> _Task directions_: Return the lines below exactly, from the first one through the line that has "le aziende del". Leave out everything after it.

> _Records for this exercise_:
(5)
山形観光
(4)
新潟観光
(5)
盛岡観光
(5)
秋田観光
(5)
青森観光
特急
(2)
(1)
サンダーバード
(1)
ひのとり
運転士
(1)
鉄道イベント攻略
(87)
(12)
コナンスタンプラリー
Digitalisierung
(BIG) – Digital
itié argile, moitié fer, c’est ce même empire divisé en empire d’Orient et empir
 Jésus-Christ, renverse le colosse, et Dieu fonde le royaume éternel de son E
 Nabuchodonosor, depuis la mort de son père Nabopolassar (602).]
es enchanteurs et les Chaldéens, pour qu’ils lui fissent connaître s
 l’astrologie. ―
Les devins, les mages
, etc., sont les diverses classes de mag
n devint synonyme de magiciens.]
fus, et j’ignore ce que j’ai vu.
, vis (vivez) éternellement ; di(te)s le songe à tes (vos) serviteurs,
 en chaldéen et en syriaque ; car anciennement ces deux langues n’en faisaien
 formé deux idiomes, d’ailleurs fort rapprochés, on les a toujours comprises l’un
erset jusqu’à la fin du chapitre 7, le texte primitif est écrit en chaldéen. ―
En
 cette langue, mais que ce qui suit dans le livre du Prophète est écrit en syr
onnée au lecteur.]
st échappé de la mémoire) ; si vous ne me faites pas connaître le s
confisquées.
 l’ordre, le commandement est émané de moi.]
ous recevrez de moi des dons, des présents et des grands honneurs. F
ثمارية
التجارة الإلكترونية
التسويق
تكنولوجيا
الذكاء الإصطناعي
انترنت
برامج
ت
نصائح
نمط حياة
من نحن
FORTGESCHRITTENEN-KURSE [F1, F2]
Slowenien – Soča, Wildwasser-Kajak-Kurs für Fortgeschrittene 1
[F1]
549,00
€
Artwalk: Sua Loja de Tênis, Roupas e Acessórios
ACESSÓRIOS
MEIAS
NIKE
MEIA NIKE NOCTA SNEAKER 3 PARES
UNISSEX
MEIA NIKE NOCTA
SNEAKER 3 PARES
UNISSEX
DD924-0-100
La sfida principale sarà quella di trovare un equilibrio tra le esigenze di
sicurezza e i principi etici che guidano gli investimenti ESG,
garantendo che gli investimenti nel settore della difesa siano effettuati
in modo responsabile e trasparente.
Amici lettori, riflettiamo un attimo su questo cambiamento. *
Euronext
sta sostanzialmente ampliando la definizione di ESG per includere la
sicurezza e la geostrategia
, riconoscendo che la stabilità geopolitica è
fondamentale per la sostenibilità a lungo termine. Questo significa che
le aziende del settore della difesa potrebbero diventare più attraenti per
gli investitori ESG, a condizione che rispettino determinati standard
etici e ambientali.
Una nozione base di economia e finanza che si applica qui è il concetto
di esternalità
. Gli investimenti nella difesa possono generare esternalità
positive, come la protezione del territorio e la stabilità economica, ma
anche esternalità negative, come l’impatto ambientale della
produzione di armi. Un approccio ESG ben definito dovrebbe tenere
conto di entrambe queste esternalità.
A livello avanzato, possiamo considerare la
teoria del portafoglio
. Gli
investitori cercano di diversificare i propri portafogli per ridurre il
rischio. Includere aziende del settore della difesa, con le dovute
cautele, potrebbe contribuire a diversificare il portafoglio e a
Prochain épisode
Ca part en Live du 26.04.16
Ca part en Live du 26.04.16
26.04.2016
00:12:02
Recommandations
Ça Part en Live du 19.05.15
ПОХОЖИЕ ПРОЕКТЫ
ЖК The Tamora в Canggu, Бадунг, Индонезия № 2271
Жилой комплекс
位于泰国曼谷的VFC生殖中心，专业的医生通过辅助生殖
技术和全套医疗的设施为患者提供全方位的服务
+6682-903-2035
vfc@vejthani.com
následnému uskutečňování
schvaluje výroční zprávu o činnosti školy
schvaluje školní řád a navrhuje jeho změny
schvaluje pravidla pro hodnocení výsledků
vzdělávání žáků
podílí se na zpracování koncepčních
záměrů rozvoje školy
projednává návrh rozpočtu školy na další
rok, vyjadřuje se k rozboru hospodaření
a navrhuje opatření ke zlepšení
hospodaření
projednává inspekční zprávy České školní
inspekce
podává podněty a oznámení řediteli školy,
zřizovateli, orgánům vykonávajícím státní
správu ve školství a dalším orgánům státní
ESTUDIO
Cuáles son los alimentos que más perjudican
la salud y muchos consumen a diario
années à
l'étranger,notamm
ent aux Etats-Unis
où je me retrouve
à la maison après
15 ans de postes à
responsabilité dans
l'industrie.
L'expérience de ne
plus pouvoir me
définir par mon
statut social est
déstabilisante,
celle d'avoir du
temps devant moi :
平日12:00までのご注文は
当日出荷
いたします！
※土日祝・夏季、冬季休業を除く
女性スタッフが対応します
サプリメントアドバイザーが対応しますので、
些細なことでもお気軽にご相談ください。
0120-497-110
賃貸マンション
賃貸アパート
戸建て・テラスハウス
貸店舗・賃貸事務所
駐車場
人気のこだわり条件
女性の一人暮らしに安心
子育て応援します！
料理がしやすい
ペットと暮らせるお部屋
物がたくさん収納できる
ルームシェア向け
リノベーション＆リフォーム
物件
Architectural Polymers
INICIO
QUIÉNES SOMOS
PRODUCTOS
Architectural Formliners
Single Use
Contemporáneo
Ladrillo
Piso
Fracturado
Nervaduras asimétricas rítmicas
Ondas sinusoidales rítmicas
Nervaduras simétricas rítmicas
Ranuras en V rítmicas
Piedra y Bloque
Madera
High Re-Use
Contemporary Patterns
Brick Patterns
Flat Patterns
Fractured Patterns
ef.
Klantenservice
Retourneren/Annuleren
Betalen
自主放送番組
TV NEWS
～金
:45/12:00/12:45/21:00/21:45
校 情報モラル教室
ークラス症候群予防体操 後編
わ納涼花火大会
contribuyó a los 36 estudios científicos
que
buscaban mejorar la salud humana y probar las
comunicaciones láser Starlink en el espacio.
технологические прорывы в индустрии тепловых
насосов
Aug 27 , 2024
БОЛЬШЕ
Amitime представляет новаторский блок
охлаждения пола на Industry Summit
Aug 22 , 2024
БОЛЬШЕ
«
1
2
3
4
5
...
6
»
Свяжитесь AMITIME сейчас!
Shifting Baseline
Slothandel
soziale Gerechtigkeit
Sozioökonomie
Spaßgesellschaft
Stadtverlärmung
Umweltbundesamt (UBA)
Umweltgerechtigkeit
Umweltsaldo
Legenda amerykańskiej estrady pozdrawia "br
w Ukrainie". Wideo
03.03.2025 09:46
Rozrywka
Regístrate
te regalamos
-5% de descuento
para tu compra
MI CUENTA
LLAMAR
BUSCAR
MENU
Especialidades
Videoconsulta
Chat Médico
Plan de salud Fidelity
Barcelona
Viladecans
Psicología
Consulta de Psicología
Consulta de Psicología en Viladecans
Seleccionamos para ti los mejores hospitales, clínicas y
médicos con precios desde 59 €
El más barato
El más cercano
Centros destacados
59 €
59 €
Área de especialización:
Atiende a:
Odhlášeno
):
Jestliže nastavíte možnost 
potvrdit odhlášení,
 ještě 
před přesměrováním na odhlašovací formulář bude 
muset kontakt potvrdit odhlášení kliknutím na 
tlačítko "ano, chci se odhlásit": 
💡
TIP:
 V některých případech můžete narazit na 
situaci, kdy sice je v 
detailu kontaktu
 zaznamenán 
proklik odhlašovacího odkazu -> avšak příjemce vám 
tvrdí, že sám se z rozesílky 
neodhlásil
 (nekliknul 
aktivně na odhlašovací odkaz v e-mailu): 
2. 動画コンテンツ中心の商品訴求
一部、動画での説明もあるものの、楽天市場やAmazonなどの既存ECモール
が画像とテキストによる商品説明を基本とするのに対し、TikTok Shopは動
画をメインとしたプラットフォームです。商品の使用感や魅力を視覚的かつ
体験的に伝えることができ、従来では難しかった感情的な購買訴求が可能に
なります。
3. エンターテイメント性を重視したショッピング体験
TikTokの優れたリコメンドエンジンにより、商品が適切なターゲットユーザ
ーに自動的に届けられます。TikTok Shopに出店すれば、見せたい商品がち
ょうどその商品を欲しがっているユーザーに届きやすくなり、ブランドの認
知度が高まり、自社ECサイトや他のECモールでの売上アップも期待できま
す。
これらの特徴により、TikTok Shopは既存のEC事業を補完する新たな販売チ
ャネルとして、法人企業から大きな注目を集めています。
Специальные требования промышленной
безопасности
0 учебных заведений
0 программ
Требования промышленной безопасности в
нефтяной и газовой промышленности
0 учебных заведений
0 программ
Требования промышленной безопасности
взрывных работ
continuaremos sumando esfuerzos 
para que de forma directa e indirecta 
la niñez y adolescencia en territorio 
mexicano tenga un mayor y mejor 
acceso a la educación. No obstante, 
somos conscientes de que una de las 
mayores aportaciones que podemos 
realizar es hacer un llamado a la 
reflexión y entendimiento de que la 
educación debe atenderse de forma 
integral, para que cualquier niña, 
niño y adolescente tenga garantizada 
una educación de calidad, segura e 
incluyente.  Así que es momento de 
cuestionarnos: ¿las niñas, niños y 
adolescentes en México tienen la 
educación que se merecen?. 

> _Written reply_:
(5)
山形観光
(4)
新潟観光
(5)
盛岡観光
(5)
秋田観光
(5)
青森観光
特急
(2)
(1)
サンダーバード
(1)
ひのとり
運転士
(1)
鉄道イベント攻略
(87)
(12)
コナンスタンプラリー
Digitalisierung
(BIG) – Digital
itié argile, moitié fer, c’est ce même empire divisé en empire d’Orient et empir
 Jésus-Christ, renverse le colosse, et Dieu fonde le royaume éternel de son E
 Nabuchodonosor, depuis la mort de son père Nabopolassar (602).]
es enchanteurs et les Chaldéens, pour qu’ils lui fissent connaître s
 l’astrologie. ―
Les devins, les mages
, etc., sont les diverses classes de mag
n devint synonyme de magiciens.]
fus, et j’ignore ce que j’ai vu.
, vis (vivez) éternellement ; di(te)s le songe à tes (vos) serviteurs,
 en chaldéen et en syriaque ; car anciennement ces deux langues n’en faisaien
 formé deux idiomes, d’ailleurs fort rapprochés, on les a toujours comprises l’un
erset jusqu’à la fin du chapitre 7, le texte primitif est écrit en chaldéen. ―
En
 cette langue, mais que ce qui suit dans le livre du Prophète est écrit en syr
onnée au lecteur.]
st échappé de la mémoire) ; si vous ne me faites pas connaître le s
confisquées.
 l’ordre, le commandement est émané de moi.]
ous recevrez de moi des dons, des présents et des grands honneurs. F
ثمارية
التجارة الإلكترونية
التسويق
تكنولوجيا
الذكاء الإصطناعي
انترنت
برامج
ت
نصائح
نمط حياة
من نحن
FORTGESCHRITTENEN-KURSE [F1, F2]
Slowenien – Soča, Wildwasser-Kajak-Kurs für Fortgeschrittene 1
[F1]
549,00
€
Artwalk: Sua Loja de Tênis, Roupas e Acessórios
ACESSÓRIOS
MEIAS
NIKE
MEIA NIKE NOCTA SNEAKER 3 PARES
UNISSEX
MEIA NIKE NOCTA
SNEAKER 3 PARES
UNISSEX
DD924-0-100
La sfida principale sarà quella di trovare un equilibrio tra le esigenze di
sicurezza e i principi etici che guidano gli investimenti ESG,
garantendo che gli investimenti nel settore della difesa siano effettuati
in modo responsabile e trasparente.
Amici lettori, riflettiamo un attimo su questo cambiamento. *
Euronext
sta sostanzialmente ampliando la definizione di ESG per includere la
sicurezza e la geostrategia
, riconoscendo che la stabilità geopolitica è
fondamentale per la sostenibilità a lungo termine. Questo significa che
le aziende del settore della difesa potrebbero diventare più attraenti per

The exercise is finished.